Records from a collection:

○ ○ ○ ○ ○ ○ ○

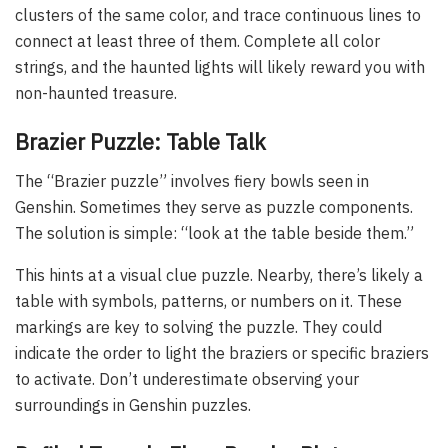
clusters of the same color, and trace continuous lines to
connect at least three of them. Complete all color
strings, and the haunted lights will likely reward you with
non-haunted treasure.
Brazier Puzzle: Table Talk
The “Brazier puzzle” involves fiery bowls seen in
Genshin. Sometimes they serve as puzzle components.
The solution is simple: “look at the table beside them.”
This hints at a visual clue puzzle. Nearby, there’s likely a
table with symbols, patterns, or numbers on it. These
markings are key to solving the puzzle. They could
indicate the order to light the braziers or specific braziers
to activate. Don’t underestimate observing your
surroundings in Genshin puzzles.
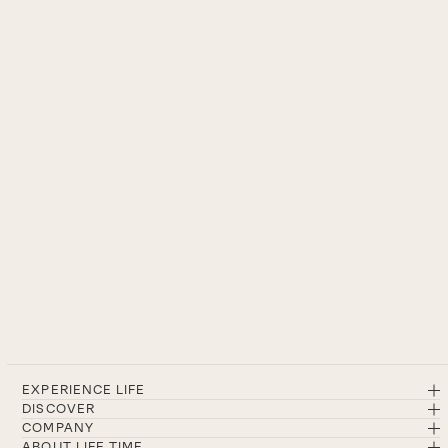
EXPERIENCE LIFE
DISCOVER
COMPANY
ABOUT LIFE TIME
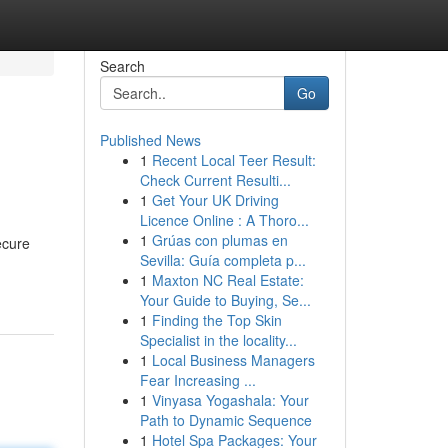
Search
Go
Published News
1
Recent Local Teer Result:
Check Current Resulti...
1
Get Your UK Driving
Licence Online : A Thoro...
1
Grúas con plumas en
ecure
Sevilla: Guía completa p...
1
Maxton NC Real Estate:
Your Guide to Buying, Se...
1
Finding the Top Skin
Specialist in the locality...
1
Local Business Managers
Fear Increasing ...
1
Vinyasa Yogashala: Your
Path to Dynamic Sequence
1
Hotel Spa Packages: Your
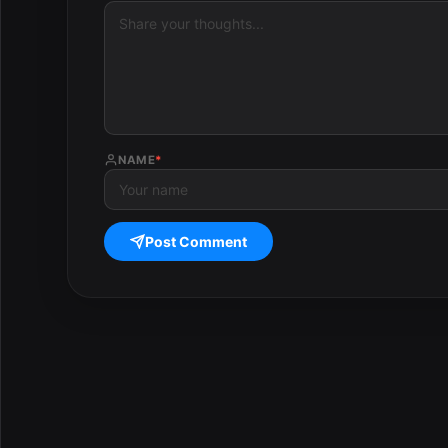
NAME
*
Post Comment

○ ○ ○ ○ ○ ○ ○

All lines from the one containing "Check Current Resulti..." through the final line of the entries above must be restated word for word, pictures excluded.

Finished exercise
Check Current Resulti...
1
Get Your UK Driving
Licence Online : A Thoro...
1
Grúas con plumas en
ecure
Sevilla: Guía completa p...
1
Maxton NC Real Estate:
Your Guide to Buying, Se...
1
Finding the Top Skin
Specialist in the locality...
1
Local Business Managers
Fear Increasing ...
1
Vinyasa Yogashala: Your
Path to Dynamic Sequence
1
Hotel Spa Packages: Your
NAME
*
Post Comment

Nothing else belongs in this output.